The Sermon on the Mount
“By all means, drink deep of the fountains that are given to you in the Sermon on the Mount, but then you will have to take sackcloth and ashes.” Mahatma Gandhi.
The Sermon on the Mount is “the most luminous, most quoted, most analyzed, most contested, and most influential moral and religious discourse in all of human history.” Harvey Cox.
Walter Kaufmann argues that Christianity is simply “the ever-renewed effort to get around these sayings without repudiating Jesus.” But the Sermon is all but impossible to ignore because Jesus’ words get to the root of the human condition.
E. Stanley Jones, missionary to India, warned readers of the Sermon on the Mount about the temptation to reduce the Sermon on the Mount to a mere “echo of scattered sayings out of the past.” However, that is not the way Jesus’ first hearers took it. They were struck with the Sermon’s utter newness and they commented that Jesus taught them as one with authority and not like their scribes.”
In the next forty days (Sundays omitted) we will be diving into Jesus’ Sermon on the Mount. It is an appropriate Lenten Meditation for the following reasons.
- It follows Jesus’ baptism and temptation in the wilderness. Early in his ministry, Jesus lays out what it looks like to be his disciple in the clear terms of the Sermon.
- The Gospels show us how Jesus lived his life and performed his mission according to the principles of this Sermon.
- The Sermon is the most succinct collection of Jesus’ teaching that we have. If you only had one piece of scripture to understand to what Jesus was calling us, this would be the best.

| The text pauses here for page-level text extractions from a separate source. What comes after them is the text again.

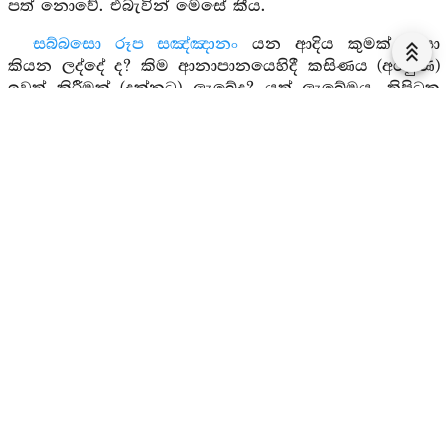
පත් නොවේ. එබැවින් මෙසේ කීය.
සබ්බසො රූප සඤ්ඤානං
යන ආදිය කුමක් නිසා
කියන ලද්දේ ද? කිම ආනාපානයෙහිදී කසිණය (අරමුණ)
ඉවත් කිරීමක් (දක්නට) ලැබේද? යත් ලැබේමය. ත්‍රිපිටක
චූලාභය ස්ථවිර තෙමේ වනාහී මෙසේ කීය. යම් හෙයකින්
ආනාපානයට නිමිත්ත වූ දෙය තාරකා රූප, මුතු බෝල
ආදියට සමාන වී පෙනෙන්නේ ද, ඒ හේතුවෙන් එහිදී
කසිණය ඉවත් කිරීමක් දක්නට ලැබෙන්නේය. ත්‍රිපිටක චූළ
නාග ස්ථවිර තෙමේ එසේ නොවේයයි කීය. ස්වාමීනි,
ආර්ය සෘද්ධි ආදී ප්‍රභේද ඇති මෙය කුමක් හෙයින් ගන්නා
ලද්දේද? ආනිසංස දැකීම පිණිසය. ආර්ය වූ ඍද්ධිය හෝ
රූපාවචර ධ්‍යානයන් සතර හෝ අරූප සමාපත්ති සතර
හෝ නිරෝධ සමාපත්තිය හෝ ප්‍රාර්ථනා කරන්නාවූ
භික්ෂුව විසින් මේ ආනාපාන සති සමාධිය මනා කොට
මෙනෙහි කළ යුත්තේය. යම් සේ වනාහී නගරයක් ගත්
කල්හි එහි සිවු දෙසෙහි හට ගන්නා වූ යම් භාණ්ඩයක්
වේද එය දොරටු සතරෙන් නගරයටම පිවිසෙයි.
ජනපදයක් ගන්නා ලද්දේ වුව ද එය ද නගරයෙහි
ආනිසංසයම වේ. අනාපානසති සමාධි භාවනාවෙහි
ආනිසංසය ද එසේමය. මෙය ආර්ය ඍද්ධි ආදී ප්‍රභේද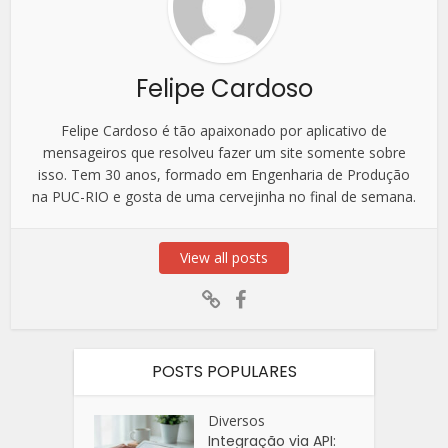
Felipe Cardoso
Felipe Cardoso é tão apaixonado por aplicativo de
mensageiros que resolveu fazer um site somente sobre
isso. Tem 30 anos, formado em Engenharia de Produção
na PUC-RIO e gosta de uma cervejinha no final de semana.
View all posts
POSTS POPULARES
Diversos
Integração via API: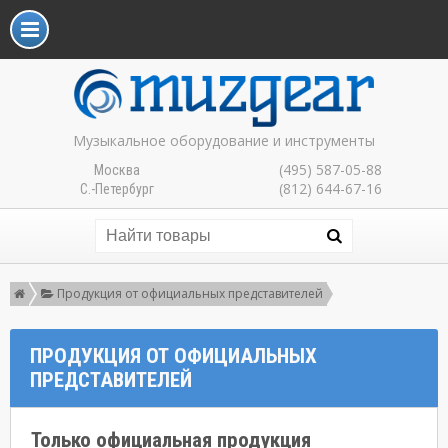
Музыкальное оборудование и инструменты
(495) 587-05-88
Москва
(812) 644-67-16
С.-Петербург
Продукция от официальных представителей
ПРОДУКЦИЯ ОТ ОФИЦИАЛЬНЫХ
ПРЕДСТАВИТЕЛЕЙ
Только официальная продукция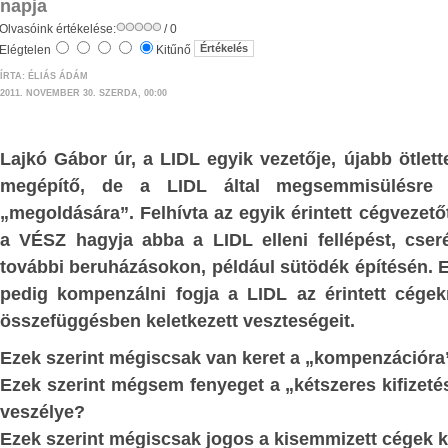
nopszis -
napja
Ha az április 8-i választáson gond
Olvasóink értékelése:
/ 0
nak alapjai” című
annak jövőt meghatározó hordereje 
Elégtelen
Kitűnő
on Nemzeti Hivatala
mellékes szempont. Felül kell eme
ÍRTA: ÉLIÁS ÁDÁM
si száma: 010001 és
2011. NOVEMBER 30. SZERDA, 00:00
személyes rokon- és ellenszenveink kiss
esetleges személyes csalódásaink jogos k
ézetek, tézisek és
alacsonyrendű érzelmi kísértéseinken, i
Lajkó Gábor úr, a LIDL egyik vezetője, újabb ötlette
epelnek azokról a
bosszúvágyra, kárörvendésre k
megépítő, de a LIDL által megsemmisülésre í
pokról, amelyek új
hajlamainkon, és valóban magunknak,
„megoldására”. Felhívta az egyik érintett cégvezetőt
talapzatai lehetnek.
utódainknak a jövője szempontjá
k a közgazdaságtan
a VÉSZ hagyja abba a LIDL elleni fellépést, cs
emben részletesen ki
mérlegelnünk.
további beruházásokon, például sütödék építésén.
k minimális mértékben
pedig kompenzálni fogja a LIDL az érintett cégek
Elfogulatlanul fel kell tennünk a kérdés
eszmék ismertetésére
összefüggésben keletkezett veszteségeit.
akarnak az országgal, kik mit bizonyítot
Ezek szerint mégiscsak van keret a „kompenzációra
I. Az illegális migráció és a kötelező b
Ezek szerint mégsem fenyeget a „kétszeres kifizeté
kérdése
V
veszélye?
Európa országaiban az elmúlt 2-3 év v
Ezek szerint mégiscsak jogos a kisemmizett cégek 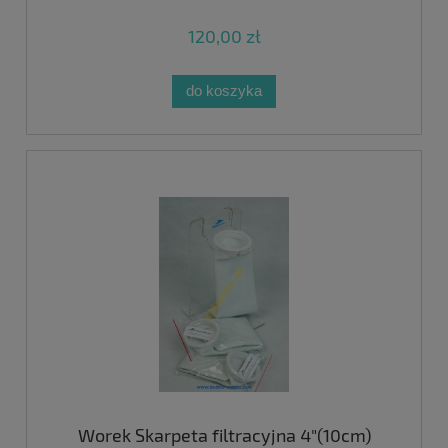
120,00 zł
do koszyka
Worek Skarpeta filtracyjna 4"(10cm)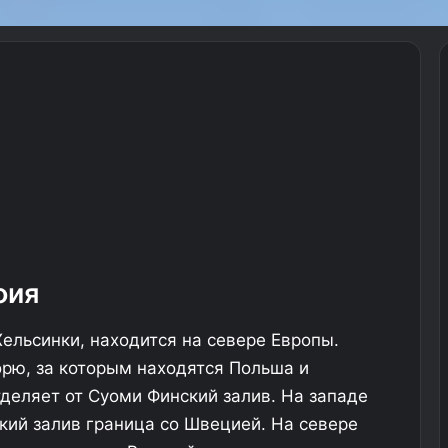
фия
ельсинки, находится на севере Европы.
рю, за которым находятся Польша и
тделяет от Суоми Финский залив. На западе
ский залив граница со Швецией. На севере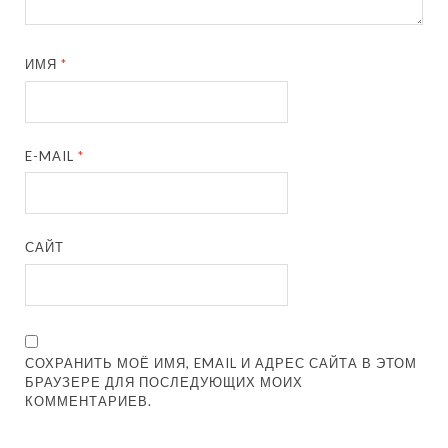
ИМЯ
*
E-MAIL
*
САЙТ
СОХРАНИТЬ МОЁ ИМЯ, EMAIL И АДРЕС САЙТА В ЭТОМ
БРАУЗЕРЕ ДЛЯ ПОСЛЕДУЮЩИХ МОИХ
КОММЕНТАРИЕВ.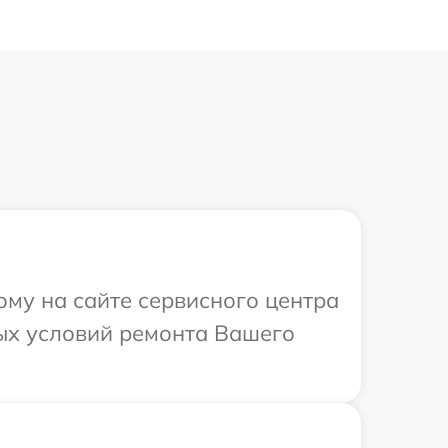
ому на сайте сервисного центра
ных условий ремонта Вашего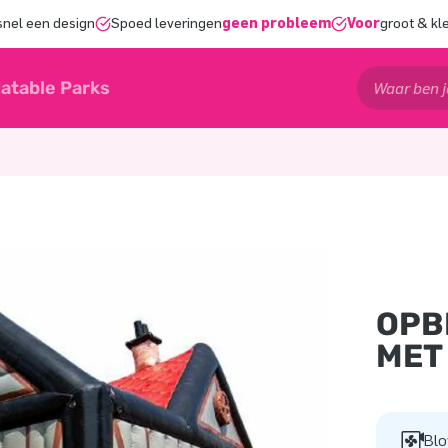
snel een design
Spoed leveringen
geen probleem
Voor
groot & kl
latable Parks
OPB
MET
Blo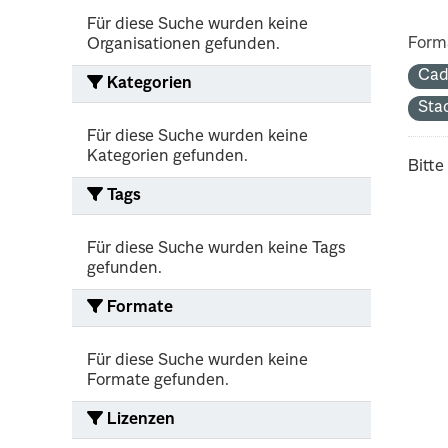
Für diese Suche wurden keine
Form
Organisationen gefunden.
Cad
Kategorien
Sta
Für diese Suche wurden keine
Kategorien gefunden.
Bitte
Tags
Für diese Suche wurden keine Tags
gefunden.
Formate
Für diese Suche wurden keine
Formate gefunden.
Lizenzen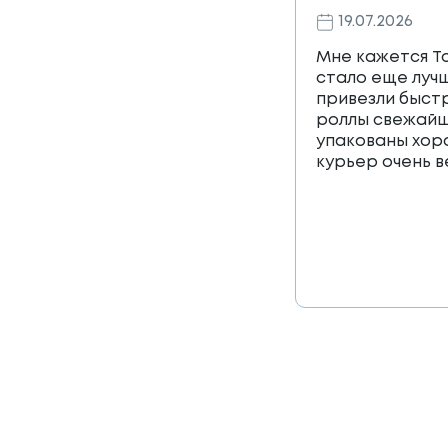
19.07.2026
Мне кажется Т
стало еще лучш
привезли быст
роллы свежайш
упакованы хор
курьер очень 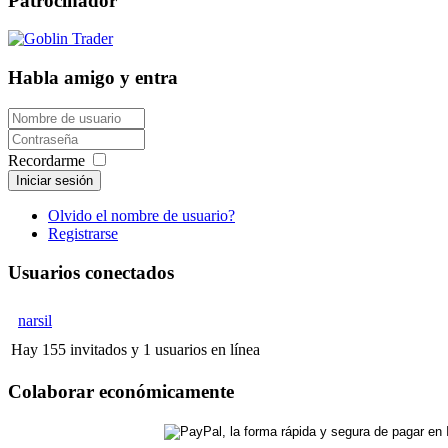
Patrocinador
Habla amigo y entra
Recordarme
Iniciar sesión
Olvido el nombre de usuario?
Registrarse
Usuarios conectados
narsil
Hay 155 invitados y 1 usuarios en línea
Colaborar económicamente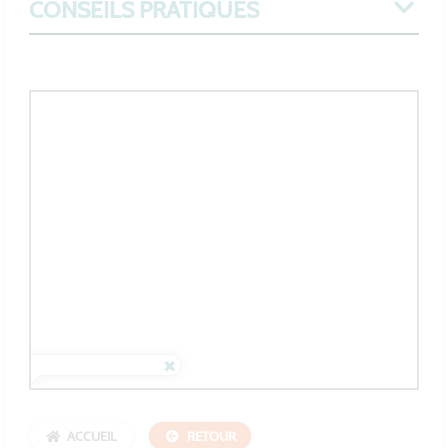
CONSEILS PRATIQUES
ACCUEIL
RETOUR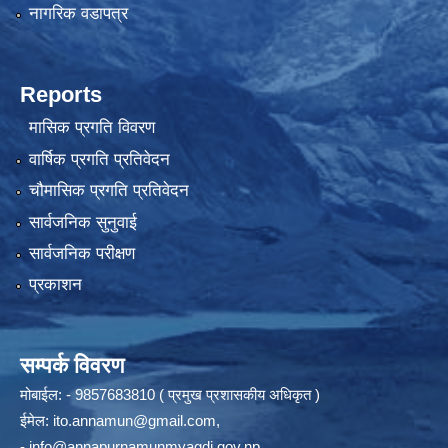
नागरिक वडापत्र
Reports
मासिक प्रगति विवरण
वार्षिक प्रगति प्रतिवेदन
चौमासिक प्रगति प्रतिवेदन
सार्वजनिक सुनुवाई
सार्वजनिक परीक्षण
प्रकाशन
सम्पर्क विवरण
मोबाईल: - 9857683810 ( प्रमुख प्रशासकीय अधिकृत )
ईमेल:
ito.annamun@gmail.com
,
-
info@annapurnamunmyagdi.gov.np
.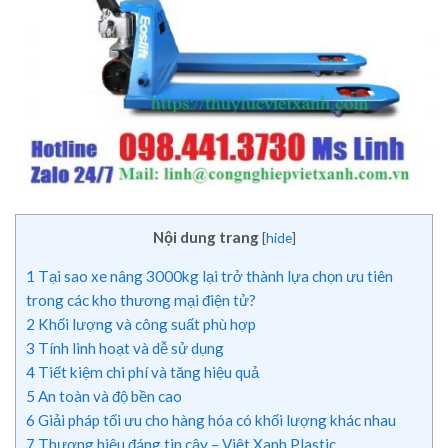
Nội dung trang
[
hide
]
1
Tại sao xe nâng 3000kg lại trở thành lựa chọn ưu tiên
trong các kho thương mại điện tử?
2
Khối lượng và công suất phù hợp
3
Tính linh hoạt và dễ sử dụng
4
Tiết kiệm chi phí và tăng hiệu quả
5
An toàn và độ bền cao
6
Giải pháp tối ưu cho hàng hóa có khối lượng khác nhau
7
Thương hiệu đáng tin cậy – Việt Xanh Plastic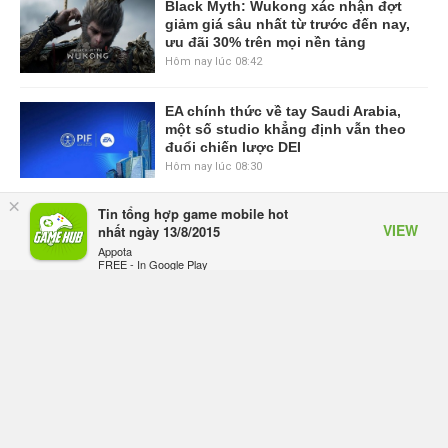
Black Myth: Wukong xác nhận đợt
giảm giá sâu nhất từ trước đến nay,
ưu đãi 30% trên mọi nền tảng
Hôm nay lúc 08:42
EA chính thức về tay Saudi Arabia,
một số studio khẳng định vẫn theo
đuổi chiến lược DEI
Hôm nay lúc 08:30
×
Tin tổng hợp game mobile hot
Tam Quốc Chí - Vương Chiến:
VIEW
nhất ngày 13/8/2015
Chinh Phục Vương Quốc mở đăng
Appota
ký trước tại sáu thị trường Đông
FREE - In Google Play
Nam Á
Hôm qua, lúc 18:49
Tham gia Closed Beta Norse Saga:
Cửu Giới Thức Tỉnh, săn DJI Osmo
Pocket 3 ngay hôm nay
Hôm qua, lúc 08:55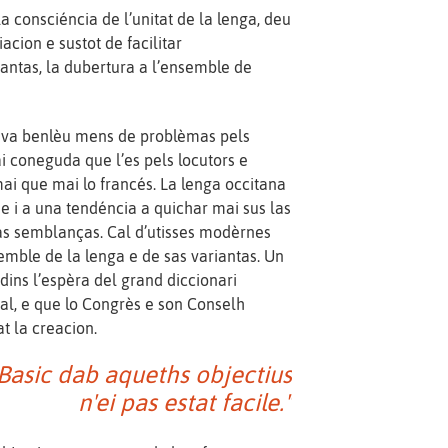
la consciéncia de l’unitat de la lenga, deu
acion e sustot de facilitar
antas, la dubertura a l’ensemble de
sava benlèu mens de problèmas pels
ai coneguda que l’es pels locutors e
mai que mai lo francés. La lenga occitana
, e i a una tendéncia a quichar mai sus las
las semblanças. Cal d’utisses modèrnes
mble de la lenga e de sas variantas. Un
 dins l’espèra del grand diccionari
al, e que lo Congrès e son Conselh
at la creacion.
 Basic dab aqueths objectius
n'ei pas estat facile."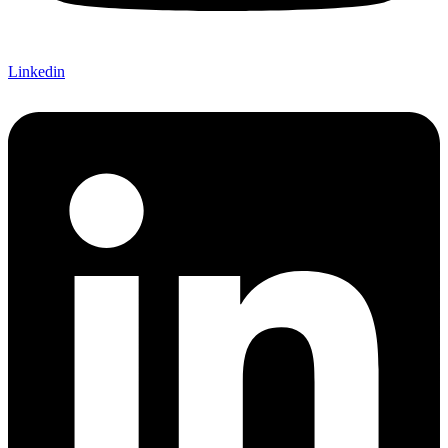
Linkedin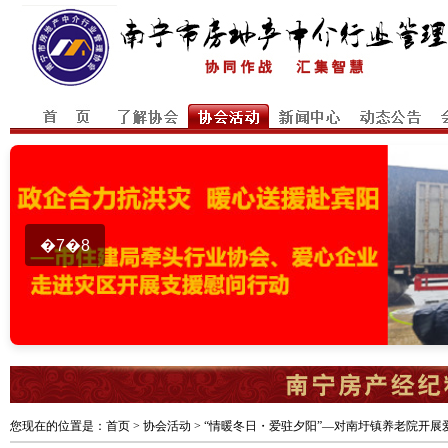
�7�8
您现在的位置是：
首页
> 协会活动 > “情暖冬日・爱驻夕阳”—对南圩镇养老院开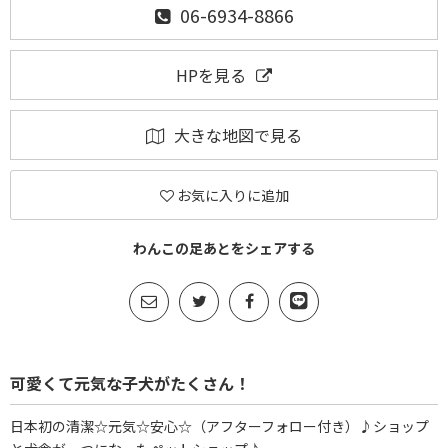
06-6934-8866
HPを見る
大きな地図で見る
お気に入りに追加
わんこの足あとをシェアする
可愛くて元気な子犬がたくさん！
日本初の清潔☆元気☆安心☆（アフターフォロー付き）♪ショップ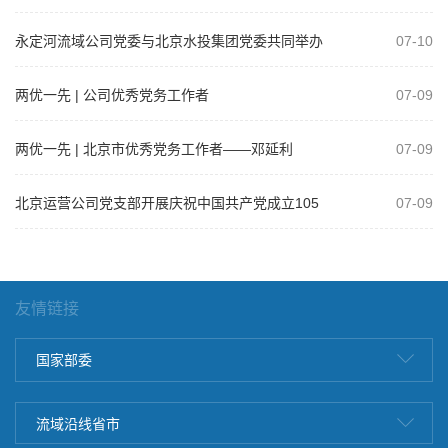
永定河流域公司党委与北京水投集团党委共同举办
07-10
树立和践行正确政绩观学习教育专题党课
两优一先 | 公司优秀党务工作者
07-09
两优一先 | 北京市优秀党务工作者——邓延利
07-09
北京运营公司党支部开展庆祝中国共产党成立105
07-09
周年系列活动
友情链接
国家部委
流域沿线省市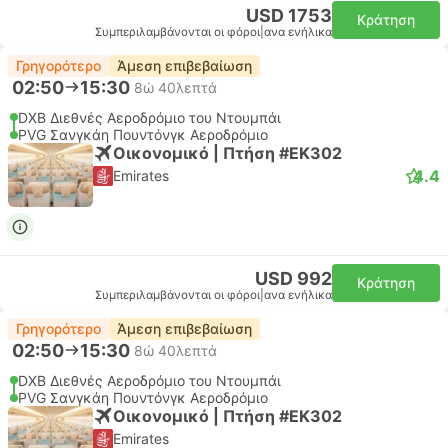
USD 1753
Κράτηση
Συμπεριλαμβάνονται οι φόροι
|
ανα ενήλικα
Γρηγορότερο
Άμεση επιβεβαίωση
02:50
15:30
8ώ 40λεπτά
DXB Διεθνές Αεροδρόμιο του Ντουμπάι
PVG Σανγκάη Πουντόνγκ Αεροδρόμιο
Οικονομικό | Πτήση #EK302
4.4
Emirates
USD 992
Κράτηση
Συμπεριλαμβάνονται οι φόροι
|
ανα ενήλικα
Γρηγορότερο
Άμεση επιβεβαίωση
02:50
15:30
8ώ 40λεπτά
DXB Διεθνές Αεροδρόμιο του Ντουμπάι
PVG Σανγκάη Πουντόνγκ Αεροδρόμιο
Οικονομικό | Πτήση #EK302
Emirates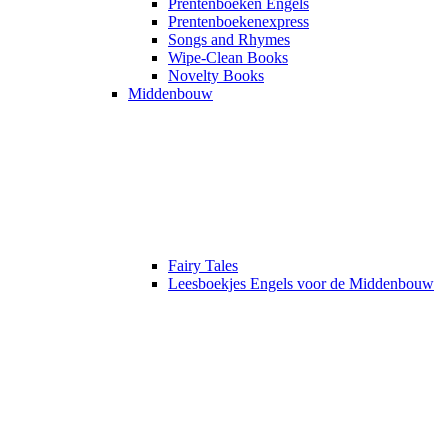
Prentenboeken Engels
Prentenboekenexpress
Songs and Rhymes
Wipe-Clean Books
Novelty Books
Middenbouw
Fairy Tales
Leesboekjes Engels voor de Middenbouw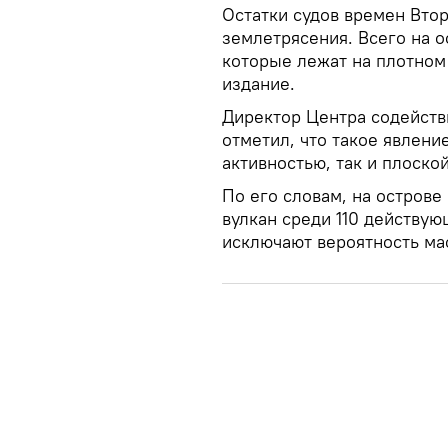
Остатки судов времен Вто
землетрясения. Всего на о
которые лежат на плотном
издание.
Директор Центра содейств
отметил, что такое явлени
активностью, так и плоск
По его словам, на остров
вулкан среди 110 действую
исключают вероятность ма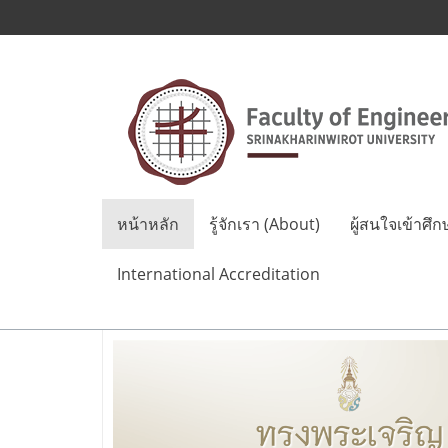
หน้าหลัก
รู้จักเรา (About)
ผู้สนใจเข้าศึก
International Accreditation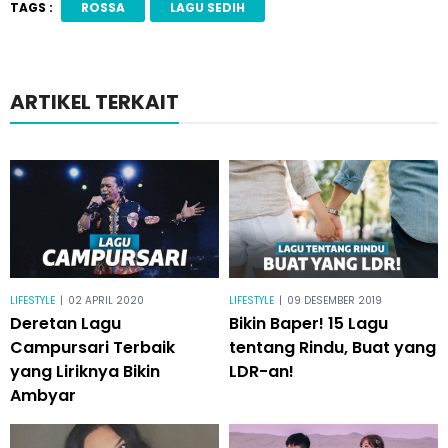
TAGS :
ROSSA
LAGU SEDIH
ARTIKEL TERKAIT
LIFESTYLE
|
02 APRIL 2020
LIFESTYLE
|
09 DESEMBER 2019
Deretan Lagu
Bikin Baper! 15 Lagu
Campursari Terbaik
tentang Rindu, Buat yang
yang Liriknya Bikin
LDR-an!
Ambyar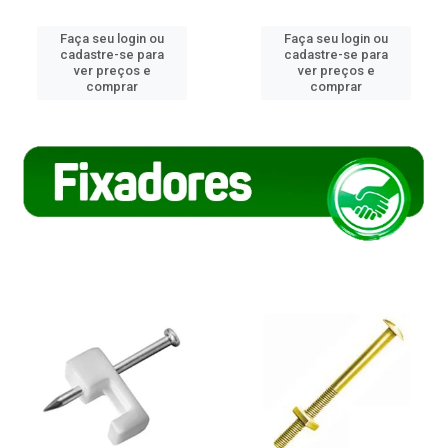
Faça seu login ou
Faça seu login ou
cadastre-se para
cadastre-se para
ver preços e
ver preços e
comprar
comprar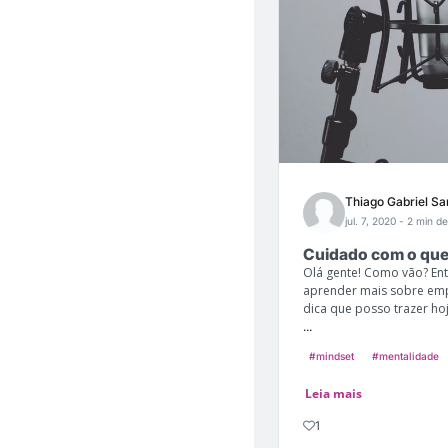
Thiago Gabriel Sa
jul. 7, 2020
- 2 min de
Cuidado com o que
Olá gente! Como vão? En
aprender mais sobre emp
dica que posso trazer ho
...
#mindset
#mentalidade
Leia mais
1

For the period from February 22 (Ash Wednesday) to April 8 (the day before Easter) we will be reading the Sermon on the Mount together. A daily reminder will be sent by email. However, the daily readings can be found at lifespringchurch.net, our Church Website.
Prayer:
O Christ, please be with us as we read these words, spoken by you to your disciples, and may they sink deepy into our hearts. May we not try to dance around them or discount the but regard them as your marching orders to a lowly group of people seeking to follow you. In Jesus’ name we pray this. Amen.